Pedestrian Testing for the Australasian New Car Assessment Program (ANCAP)
One of our most significant clients is the Australasian New Car Assessment Program (ANCAP). ANCAP is a consortium of Australian and New Zealand motoring clubs, State government departments, and motor injury insurance authorities. It provides vehicle buyers with information on the crash performance of vehicles, including side impact tests, offset-frontal tests and pedestrian tests. Since 1999 we have been contracted to perform the pedestrian tests, and since 2000 we have tested 168 vehicles for the program.
The tests are designed to measure the risk of injury to pedestrians in a collision with the front of the vehicle.

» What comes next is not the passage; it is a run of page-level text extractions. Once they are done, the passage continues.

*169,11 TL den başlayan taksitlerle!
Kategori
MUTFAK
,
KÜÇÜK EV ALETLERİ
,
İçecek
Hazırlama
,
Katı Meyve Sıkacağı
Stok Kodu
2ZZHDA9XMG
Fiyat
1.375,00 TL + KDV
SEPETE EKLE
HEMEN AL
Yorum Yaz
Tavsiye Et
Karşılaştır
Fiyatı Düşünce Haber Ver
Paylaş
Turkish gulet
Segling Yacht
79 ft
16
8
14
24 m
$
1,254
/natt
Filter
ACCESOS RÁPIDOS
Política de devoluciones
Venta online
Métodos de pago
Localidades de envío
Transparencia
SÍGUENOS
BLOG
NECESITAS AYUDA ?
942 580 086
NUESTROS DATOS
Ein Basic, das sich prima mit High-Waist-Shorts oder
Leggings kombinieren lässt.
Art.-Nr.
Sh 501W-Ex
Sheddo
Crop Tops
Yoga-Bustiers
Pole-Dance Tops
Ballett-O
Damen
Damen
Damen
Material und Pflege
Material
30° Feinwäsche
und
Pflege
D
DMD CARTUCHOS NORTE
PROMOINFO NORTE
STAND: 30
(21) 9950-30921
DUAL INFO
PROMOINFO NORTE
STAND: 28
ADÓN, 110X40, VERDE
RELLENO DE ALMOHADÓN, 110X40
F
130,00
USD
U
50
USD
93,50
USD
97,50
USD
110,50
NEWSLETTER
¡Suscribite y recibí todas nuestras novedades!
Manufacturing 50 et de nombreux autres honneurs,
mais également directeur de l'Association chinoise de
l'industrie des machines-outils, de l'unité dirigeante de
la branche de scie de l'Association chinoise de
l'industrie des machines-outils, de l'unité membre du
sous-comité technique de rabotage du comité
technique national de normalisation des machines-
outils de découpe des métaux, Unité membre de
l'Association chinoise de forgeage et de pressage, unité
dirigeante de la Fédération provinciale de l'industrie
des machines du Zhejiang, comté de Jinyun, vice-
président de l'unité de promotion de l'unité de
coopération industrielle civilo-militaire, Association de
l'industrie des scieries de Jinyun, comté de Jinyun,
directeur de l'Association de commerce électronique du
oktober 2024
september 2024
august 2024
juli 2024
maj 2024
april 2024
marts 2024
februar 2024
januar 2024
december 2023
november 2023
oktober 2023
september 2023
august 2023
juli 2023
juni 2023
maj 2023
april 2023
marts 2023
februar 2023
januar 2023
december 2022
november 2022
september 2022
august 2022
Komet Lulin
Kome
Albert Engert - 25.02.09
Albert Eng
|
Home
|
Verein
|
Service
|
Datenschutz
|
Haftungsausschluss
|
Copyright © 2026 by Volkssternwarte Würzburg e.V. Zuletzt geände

Many kinds of crash test use instrumented dummies to measure injury risk, but for pedestrian safety tests 'sub-system' impactors representing different regions of the body are used. The different impactors represent the head of an adult pedestrian, the head of child pedestrian, the upper leg of an adult pedestrian and the knee/lower leg of the pedestrian.

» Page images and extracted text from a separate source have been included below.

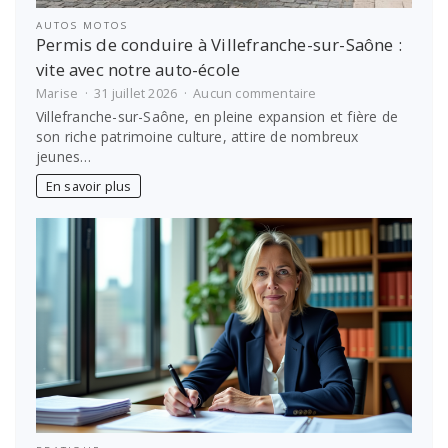
AUTOS MOTOS
Permis de conduire à Villefranche-sur-Saône :
vite avec notre auto-école
sur
Marise
31 juillet 2026
Aucun commentaire
Permis
Villefranche-sur-Saône, en pleine expansion et fière de
de
son riche patrimoine culture, attire de nombreux
conduire
jeunes…
à
Villefranche-
En savoir plus
sur-
Saône
:
vite
avec
notre
auto-
école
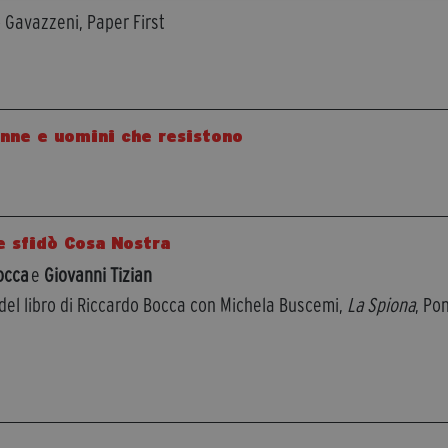
o Gavazzeni, Paper First
onne e uomini che resistono
e sfidò Cosa Nostra
occa
e
Giovanni Tizian
del libro di Riccardo Bocca con Michela Buscemi,
La Spiona
, Po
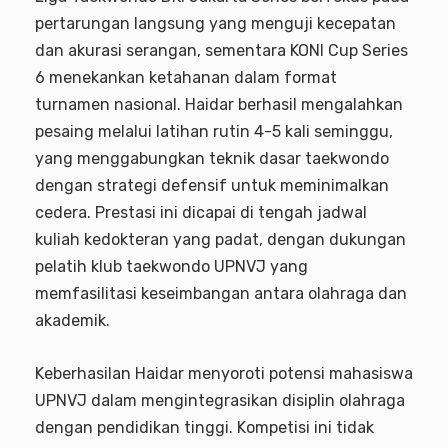
pertarungan langsung yang menguji kecepatan
dan akurasi serangan, sementara KONI Cup Series
6 menekankan ketahanan dalam format
turnamen nasional. Haidar berhasil mengalahkan
pesaing melalui latihan rutin 4-5 kali seminggu,
yang menggabungkan teknik dasar taekwondo
dengan strategi defensif untuk meminimalkan
cedera. Prestasi ini dicapai di tengah jadwal
kuliah kedokteran yang padat, dengan dukungan
pelatih klub taekwondo UPNVJ yang
memfasilitasi keseimbangan antara olahraga dan
akademik.
Keberhasilan Haidar menyoroti potensi mahasiswa
UPNVJ dalam mengintegrasikan disiplin olahraga
dengan pendidikan tinggi. Kompetisi ini tidak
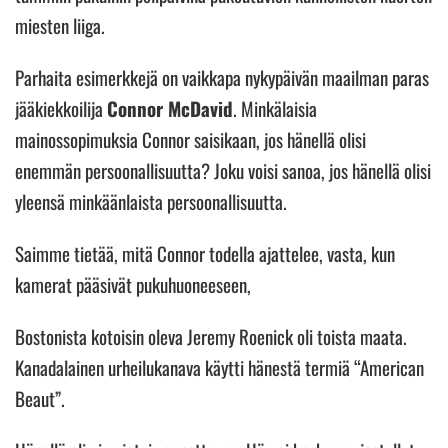
miesten liiga.
Parhaita esimerkkejä on vaikkapa nykypäivän maailman paras
jääkiekkoilija
Connor McDavid
. Minkälaisia
mainossopimuksia Connor saisikaan, jos hänellä olisi
enemmän persoonallisuutta? Joku voisi sanoa, jos hänellä olisi
yleensä minkäänlaista persoonallisuutta.
Saimme tietää, mitä Connor todella ajattelee, vasta, kun
kamerat pääsivät pukuhuoneeseen,
Bostonista kotoisin oleva Jeremy Roenick oli toista maata.
Kanadalainen urheilukanava käytti hänestä termiä “American
Beaut”.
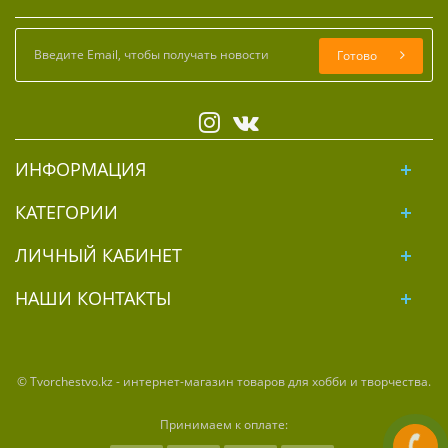
Готово
ИНФОРМАЦИЯ
КАТЕГОРИИ
ЛИЧНЫЙ КАБИНЕТ
НАШИ КОНТАКТЫ
© Tvorchestvo.kz - интернет-магазин товаров для хобби и творчества.
Принимаем к оплате:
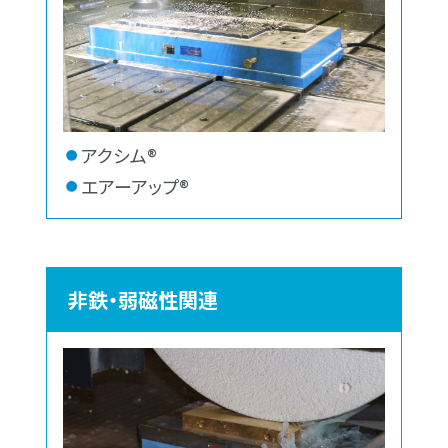
アクシム®
エアーアップ®
非鉄・弱磁性関連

The headform tests are conducted on the bonnet and at the base of the windscreen at a speed of 40 km/h (the windscreen itself is considered to be 'safe' and unlikely to cause serious injury on its own). Twelve different locations are tested, and manufacturers can nominate extra tests and different locations to modify the test score. The results of the headform tests contribute most strongly to the overall assessment of the vehicle. The headform measures impact deceleration, and this is used to rate the severity of the impact.
The upper legform tests are conducted along the leading edge of the vehicle, around the forward-most area of a passenger vehicle's bonnet. The impactor measures the severity of the impact and the risk of fracture to an adult pedestrian's femur and pelvis.
The full legform tests are conducted along the front bumper of the vehicle, and it measures the risk of ligament damage to the knee and the risk of fracturing the tibia and fibula. Knee injury is assessed by examining the kinematics of the 'knee joint' in the legform and tibia/fibula fracture risk by the impact deceleration of that part of the legform.
Individual test scores are summarised by a star rating between 0 and 4. Generally, the testing has shown a range of results, with some vehicles clearly designed to ensure some level of protection for pedestrians, while other vehicles have performed poorly. The test scores generally lie in the range of one to three stars.